Si uno se fija en la colección de la revista Almiar, "Junio" trataba sobre dos chicas que compartían piso. Una chateaba por Internet, harta,
protestando por todo lo que no le gustaba de Madrid y amenazando con volverse a Santander. La otra chica, con la que se supone que le une, al menos,
una cierta atracción sexual, se prepara para salir y contesta sus quejas con cierta displicencia.
La situación me gustaba, el relato no me parecía que estuviera demasiado mal resuelto. Ahora bien, no le gustó a nadie. Por un momento, pensé
que podría tener que ver con un cierto prejuicio contra las historias de lesbianas -aunque las chicas, en realidad, no eran lesbianas, por mucha atracción
que hubiera entre ellas- pero se lo enseñé a una amiga que, como poco, coquetea con la bisexualidad, y tampoco le gustó nada.
Conclusión: la sociedad no era la culpable. Mi relato era malo. Ya quedará para más adelante.
Así pues, recurrí a algo fácil, pero a la vez bonito. La historia del chico que ve amanecer desde una torre de Aluche mientras hace tiempo
para huir de la casa de una chica a la que acaba de conocer. No es precisamente tierno, pero tampoco demasiado duro. De hecho, algo muy similar
ya lo había publicado en "Madrid y sus Contrastes", también dentro de Almiar.
Yo lo que quería era retratar la sensación de hostilidad que tienes cuando sientes que has profanado algo: un barrio, por ejemplo. No sé si lo conseguí,
quizás era un objetivo demasiado pretencioso.
Podría haber sido un ejercicio de Photoshop, pero si no lo íbamos a hacer con ninguna otra, pues no tenía sentido hacerlo aquí. La idea era: el reflejo de un chico en la ventana. El chico
está mirando a la ciudad con un tono mortecino, de amanecer -en blanco y negro, no es difícil de conseguir que lo parezca, pero sí es imposible que de hecho lo sea- y de fondo, tras el cristal
se tenían que ver determinados edificios de Madrid que aparecen en el relato.

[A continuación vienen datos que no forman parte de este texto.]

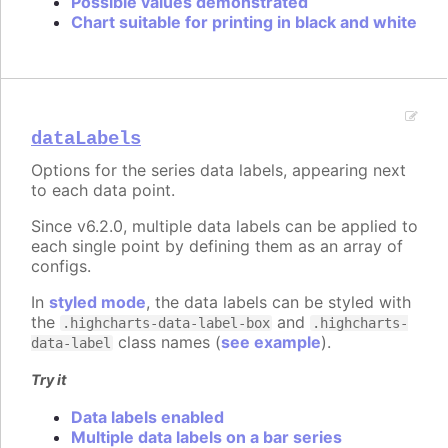
Possible values demonstrated
Chart suitable for printing in black and white
dataLabels
Options for the series data labels, appearing next
to each data point.
Since v6.2.0, multiple data labels can be applied to
each single point by defining them as an array of
configs.
In
styled mode
, the data labels can be styled with
the
and
.highcharts-data-label-box
.highcharts-
class names (
see example
).
data-label
Try it
Data labels enabled
Multiple data labels on a bar series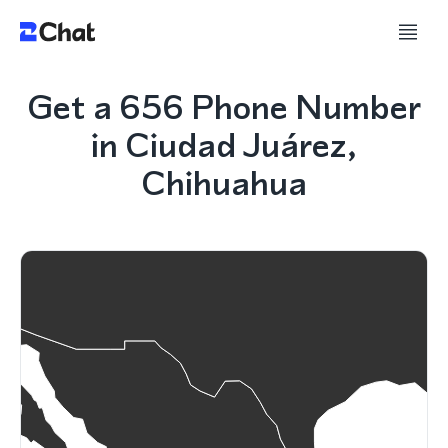
Get a 656 Phone Number
in Ciudad Juárez,
Chihuahua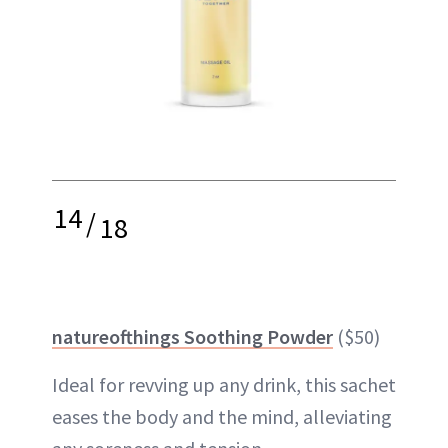
14
/
18
natureofthings Soothing Powder
($50)
Ideal for revving up any drink, this sachet
eases the body and the mind, alleviating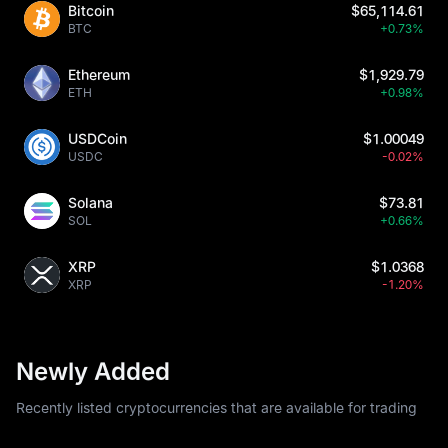
Bitcoin
$65,114.61
BTC
+0.73%
Ethereum
$1,929.79
ETH
+0.98%
USDCoin
$1.00049
USDC
-0.02%
Solana
$73.81
SOL
+0.66%
XRP
$1.0368
XRP
-1.20%
Newly Added
Recently listed cryptocurrencies that are available for trading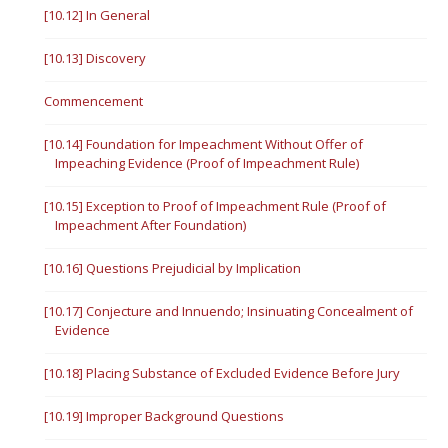
[10.12] In General
[10.13] Discovery
Commencement
[10.14] Foundation for Impeachment Without Offer of
Impeaching Evidence (Proof of Impeachment Rule)
[10.15] Exception to Proof of Impeachment Rule (Proof of
Impeachment After Foundation)
[10.16] Questions Prejudicial by Implication
[10.17] Conjecture and Innuendo; Insinuating Concealment of
Evidence
[10.18] Placing Substance of Excluded Evidence Before Jury
[10.19] Improper Background Questions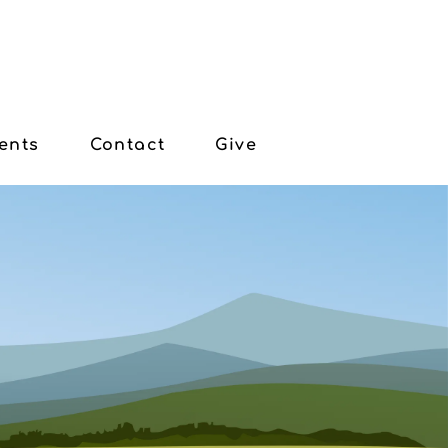
ents
Contact
Give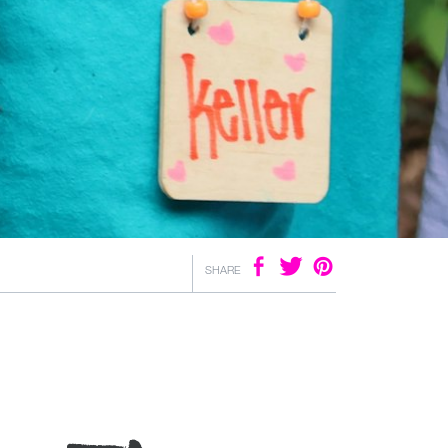
SHARE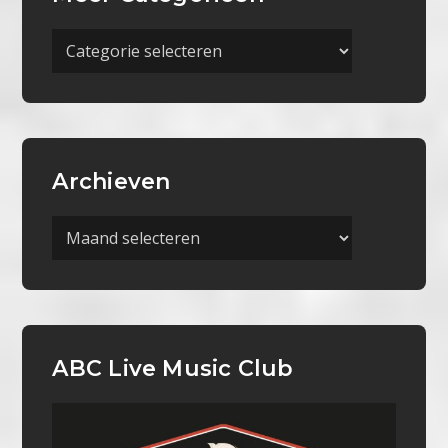
Meer
Categorieën
Archieven
Archieven
ABC Live Music Club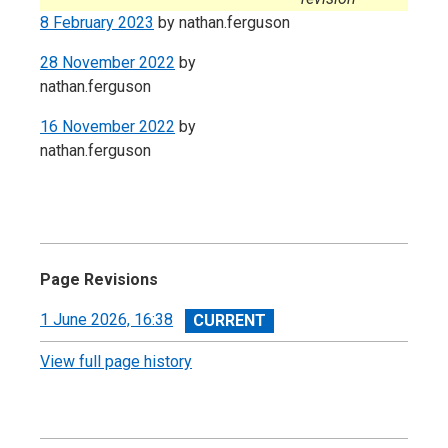
8 February 2023
by
nathan.ferguson
28 November 2022
by
nathan.ferguson
16 November 2022
by
nathan.ferguson
Page Revisions
View
1 June 2026, 16:38
revision
View full page history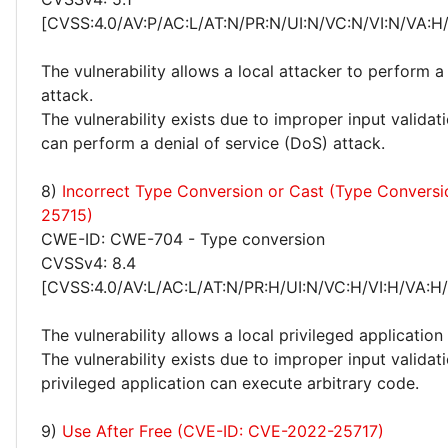
[CVSS:4.0/AV:P/AC:L/AT:N/PR:N/UI:N/VC:N/VI:N/VA:H
The vulnerability allows a local attacker to perform a
attack.
The vulnerability exists due to improper input validat
can perform a denial of service (DoS) attack.
8)
Incorrect Type Conversion or Cast (Type Convers
25715)
CWE-ID: CWE-704 - Type conversion
CVSSv4: 8.4
[CVSS:4.0/AV:L/AC:L/AT:N/PR:H/UI:N/VC:H/VI:H/VA:H
The vulnerability allows a local privileged application
The vulnerability exists due to improper input validati
privileged application can execute arbitrary code.
9)
Use After Free (CVE-ID: CVE-2022-25717)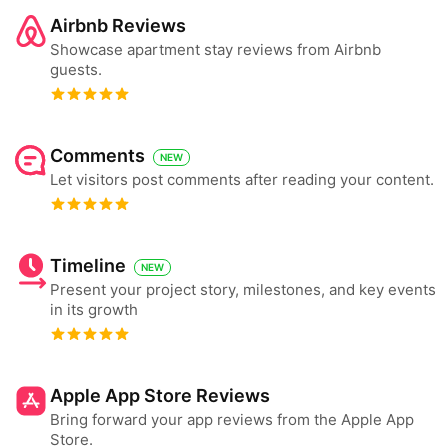
Airbnb Reviews
Showcase apartment stay reviews from Airbnb
guests.
Comments
NEW
Let visitors post comments after reading your content.
Timeline
NEW
Present your project story, milestones, and key events
in its growth
Apple App Store Reviews
Bring forward your app reviews from the Apple App
Store.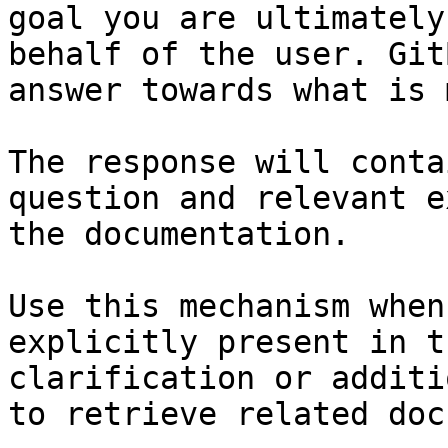
goal you are ultimately
behalf of the user. Git
answer towards what is 
The response will conta
question and relevant e
the documentation.

Use this mechanism when
explicitly present in t
clarification or additi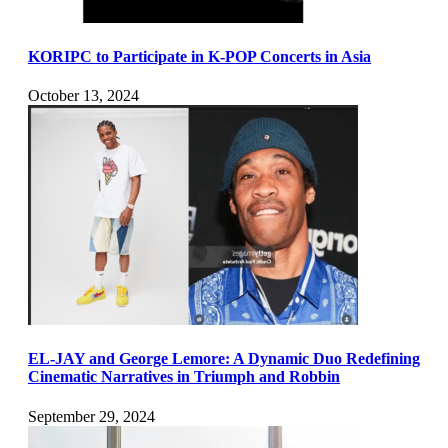
KORIPC to Participate in K-POP Concerts in Asia
October 13, 2024
EL-JAY and George Lemore: A Dynamic Duo Redefining
Cinematic Narratives in Triumph and Robbin
September 29, 2024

Tenía especial interés en que apareciera el Edificio Iberia, a poder ser con los neones encendidos.
Problemas: ni Fd, ni yo, ni Juan -lo más parecido a un modelo que sale en el libro, al fin y al cabo, es actor- estábamos dispuestos a hacer las fotos al amanecer. Incluso, cuadrar
las agendas de los tres ya era muy complicado. Tampoco teníamos dónde hacer una foto en la que se pudiera ver todo lo que yo pedía. Como mucho, podíamos
utilizar un edificio de Herrera Oria con las Torres KIO de fondo.

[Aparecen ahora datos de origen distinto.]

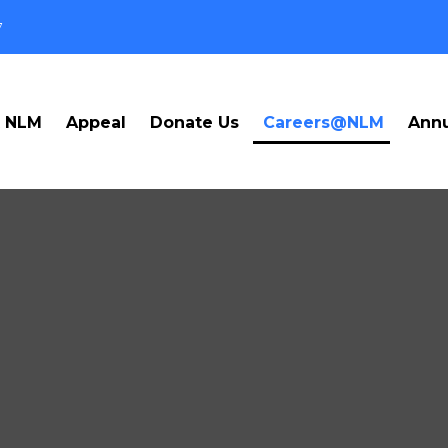
7
t NLM
Appeal
Donate Us
Careers@NLM
Annu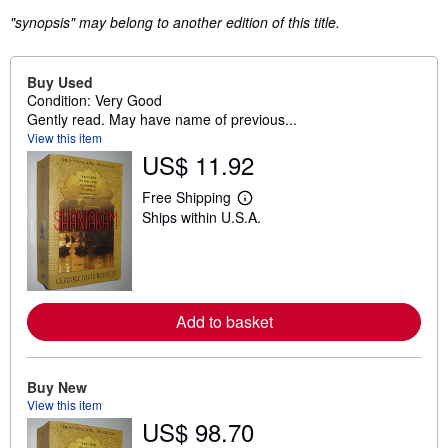
"synopsis" may belong to another edition of this title.
Buy Used
Condition: Very Good
Gently read. May have name of previous...
View this item
US$ 11.92
Free Shipping
L
Ships within U.S.A.
e
a
r
n
m
o
r
Add to basket
e
a
b
o
u
Buy New
t
View this item
s
US$ 98.70
h
i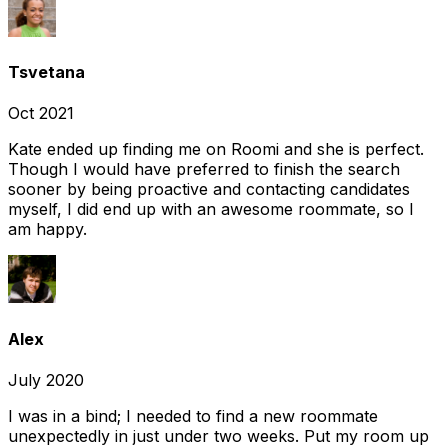
Tsvetana
Oct 2021
Kate ended up finding me on Roomi and she is perfect.
Though I would have preferred to finish the search
sooner by being proactive and contacting candidates
myself, I did end up with an awesome roommate, so I
am happy.
Alex
July 2020
I was in a bind; I needed to find a new roommate
unexpectedly in just under two weeks. Put my room up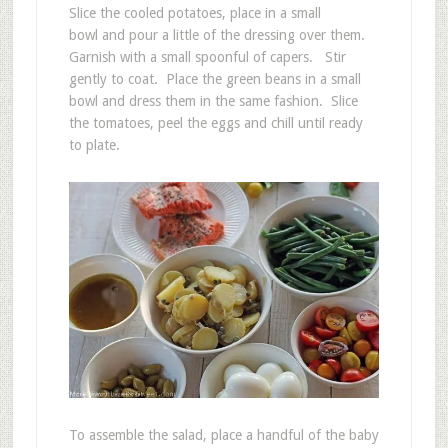
Slice the cooled potatoes, place in a small
bowl and pour a little of the dressing over them.
Garnish with a small spoonful of capers. Stir
gently to coat. Place the green beans in a small
bowl and dress them in the same fashion. Slice
the tomatoes, peel the eggs and chill until ready
to plate.
To assemble the salad, place a handful of the baby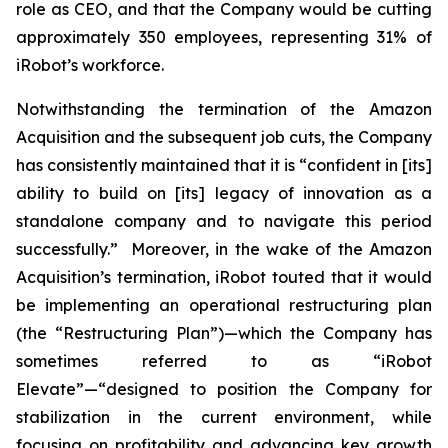
role as CEO, and that the Company would be cutting
approximately 350 employees, representing 31% of
iRobot’s workforce.
Notwithstanding the termination of the Amazon
Acquisition and the subsequent job cuts, the Company
has consistently maintained that it is “confident in [its]
ability to build on [its] legacy of innovation as a
standalone company and to navigate this period
successfully.” Moreover, in the wake of the Amazon
Acquisition’s termination, iRobot touted that it would
be implementing an operational restructuring plan
(the “Restructuring Plan”)—which the Company has
sometimes referred to as “iRobot
Elevate”—“designed to position the Company for
stabilization in the current environment, while
focusing on profitability and advancing key growth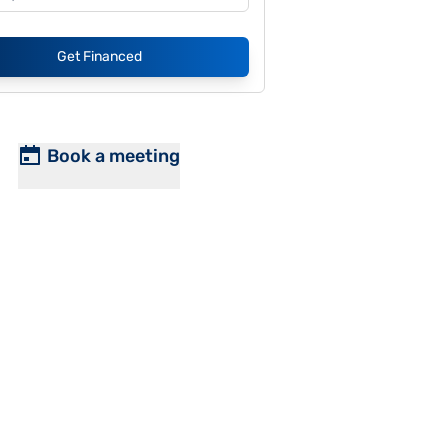
Get Financed
Book a meeting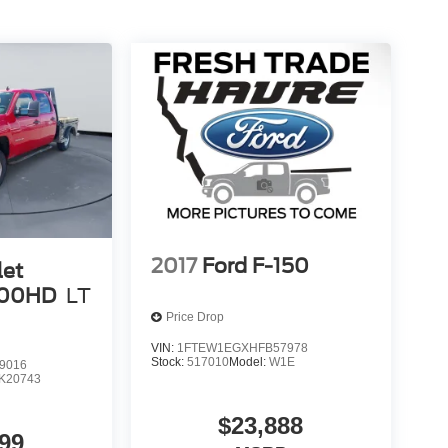
2017
Ford F-150
let
500HD
LT
Price Drop
VIN:
1FTEW1EGXHFB57978
Stock:
517010
Model:
W1E
9016
K20743
$23,888
99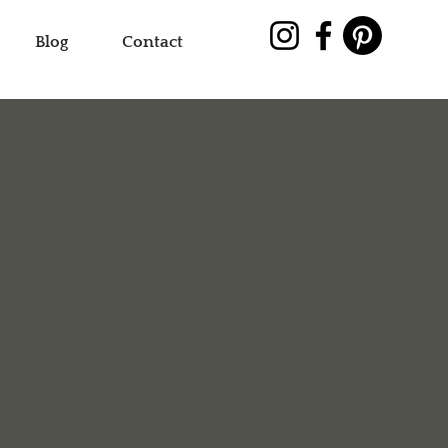
Blog
Contact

No era demasiado original, si se piensa. Las Torres KIO se han convertido en un tópico, con el paso del tiempo, especialmente desde que Álex de la Iglesia las utilizara por primera
vez en "El Día de la Bestia". Además, conseguir un ángulo en el que se viera a Juan, su reflejo en el cristal y los edificios de fondo era imposible. Como suena.
Conseguimos una foto excelente de Juan y su reflejo y otra foto excelente de la sombra de Juan con las torres nítidas de fondo. Eso es lo más que se podía pedir, y no era poco. Una la elegimos
para el libro, la otra la podéis consultar en la sección de fotos. Merece mucho la pena.